YOUR GOAL: Omit every picture while you reproduce the entries that follow word for word.

RECORDS FOR THIS EXERCISE:
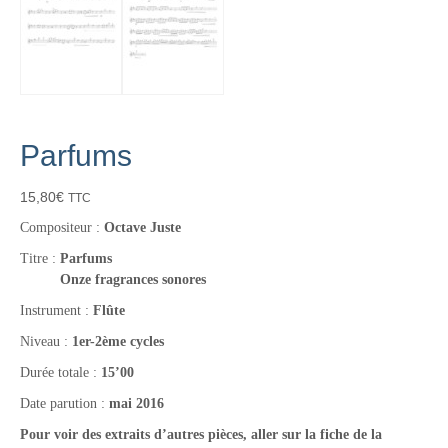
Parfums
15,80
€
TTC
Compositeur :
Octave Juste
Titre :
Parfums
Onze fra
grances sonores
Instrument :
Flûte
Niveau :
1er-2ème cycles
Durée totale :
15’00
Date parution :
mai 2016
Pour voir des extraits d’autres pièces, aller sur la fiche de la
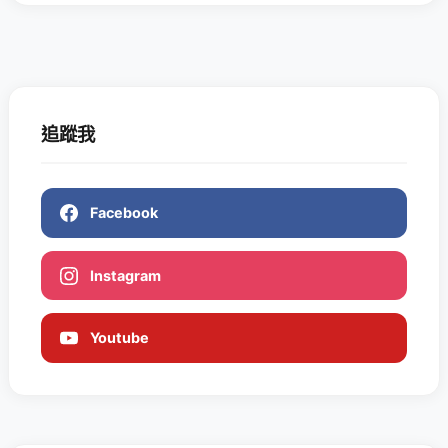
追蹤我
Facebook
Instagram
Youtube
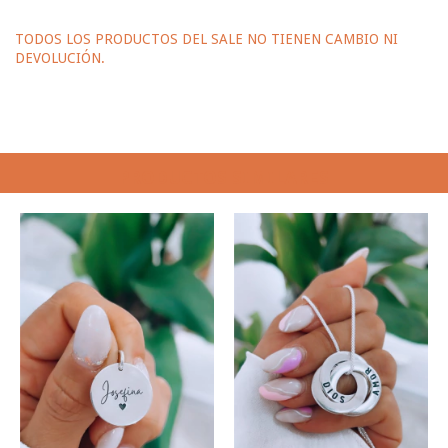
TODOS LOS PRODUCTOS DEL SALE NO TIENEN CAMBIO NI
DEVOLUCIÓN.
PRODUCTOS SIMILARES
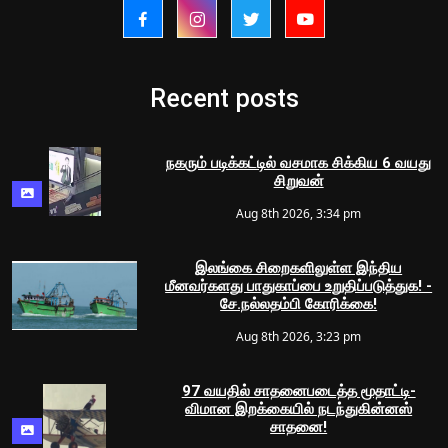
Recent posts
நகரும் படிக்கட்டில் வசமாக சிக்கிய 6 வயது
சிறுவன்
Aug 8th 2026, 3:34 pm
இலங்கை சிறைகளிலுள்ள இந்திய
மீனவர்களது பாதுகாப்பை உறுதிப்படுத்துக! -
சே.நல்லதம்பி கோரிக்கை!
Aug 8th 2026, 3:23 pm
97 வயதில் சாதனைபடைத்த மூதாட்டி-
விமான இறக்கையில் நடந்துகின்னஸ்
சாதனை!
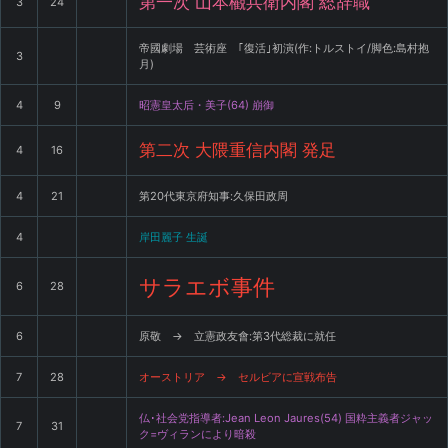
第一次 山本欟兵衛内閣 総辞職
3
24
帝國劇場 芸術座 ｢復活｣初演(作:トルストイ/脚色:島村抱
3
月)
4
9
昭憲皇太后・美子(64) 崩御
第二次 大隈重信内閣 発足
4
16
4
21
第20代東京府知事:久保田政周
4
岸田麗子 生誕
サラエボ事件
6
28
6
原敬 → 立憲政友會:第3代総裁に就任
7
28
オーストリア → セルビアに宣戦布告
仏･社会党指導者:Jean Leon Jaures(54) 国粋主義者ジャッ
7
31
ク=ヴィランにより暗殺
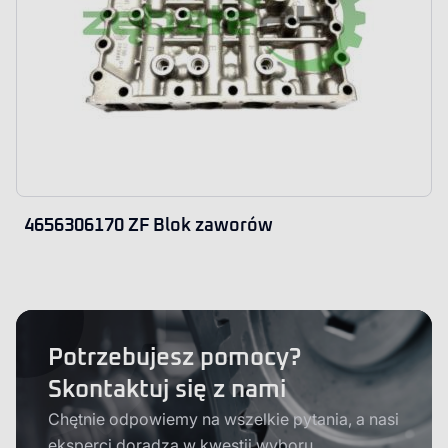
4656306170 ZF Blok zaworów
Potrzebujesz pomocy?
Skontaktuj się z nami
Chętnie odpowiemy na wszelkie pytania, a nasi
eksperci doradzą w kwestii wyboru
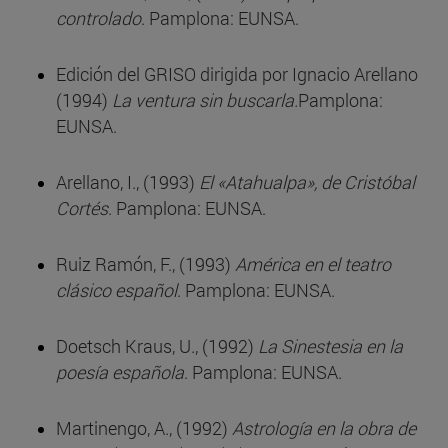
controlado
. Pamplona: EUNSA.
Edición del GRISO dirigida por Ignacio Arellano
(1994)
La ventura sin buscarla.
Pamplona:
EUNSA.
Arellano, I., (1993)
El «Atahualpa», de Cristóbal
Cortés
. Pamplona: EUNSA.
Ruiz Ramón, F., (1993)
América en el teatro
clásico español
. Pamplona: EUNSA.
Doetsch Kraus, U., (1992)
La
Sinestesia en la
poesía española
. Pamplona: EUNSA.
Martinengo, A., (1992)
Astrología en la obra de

TASK ANSWER:
Parfums
15,80
€
TTC
Compositeur :
Octave Juste
Titre :
Parfums
Onze fra
grances sonores
Instrument :
Flûte
Niveau :
1er-2ème cycles
Durée totale :
15’00
Date parution :
mai 2016
Pour voir des extraits d’autres pièces, aller sur la fiche de la
追蹤我
Facebook
Instagram
Youtube
TODOS LOS PRODUCTOS DEL SALE NO TIENEN CAMBIO NI
DEVOLUCIÓN.
PRODUCTOS SIMILARES
Recent posts
நகரும் படிக்கட்டில் வசமாக சிக்கிய 6 வயது
சிறுவன்
Aug 8th 2026, 3:34 pm
இலங்கை சிறைகளிலுள்ள இந்திய
மீனவர்களது பாதுகாப்பை உறுதிப்படுத்துக! -
சே.நல்லதம்பி கோரிக்கை!
Aug 8th 2026, 3:23 pm
97 வயதில் சாதனைபடைத்த மூதாட்டி-
விமான இறக்கையில் நடந்துகின்னஸ்
சாதனை!
第一次 山本欟兵衛内閣 総辞職
3
24
帝國劇場 芸術座 ｢復活｣初演(作:トルストイ/脚色:島村抱
3
月)
4
9
昭憲皇太后・美子(64) 崩御
第二次 大隈重信内閣 発足
4
16
4
21
第20代東京府知事:久保田政周
4
岸田麗子 生誕
サラエボ事件
6
28
6
原敬 → 立憲政友會:第3代総裁に就任
7
28
オーストリア → セルビアに宣戦布告
仏･社会党指導者:Jean Leon Jaures(54) 国粋主義者ジャッ
7
31
ク=ヴィランにより暗殺
4656306170 ZF Blok zaworów
Potrzebujesz pomocy?
Skontaktuj się z nami
Chętnie odpowiemy na wszelkie pytania, a nasi
eksperci doradzą w kwestii wyboru
controlado
. Pamplona: EUNSA.
Edición del GRISO dirigida por Ignacio Arellano
(1994)
La ventura sin buscarla.
Pamplona:
EUNSA.
Arellano, I., (1993)
El «Atahualpa», de Cristóbal
Cortés
. Pamplona: EUNSA.
Ruiz Ramón, F., (1993)
América en el teatro
clásico español
. Pamplona: EUNSA.
Doetsch Kraus, U., (1992)
La
Sinestesia en la
poesía española
. Pamplona: EUNSA.
Martinengo, A., (1992)
Astrología en la obra de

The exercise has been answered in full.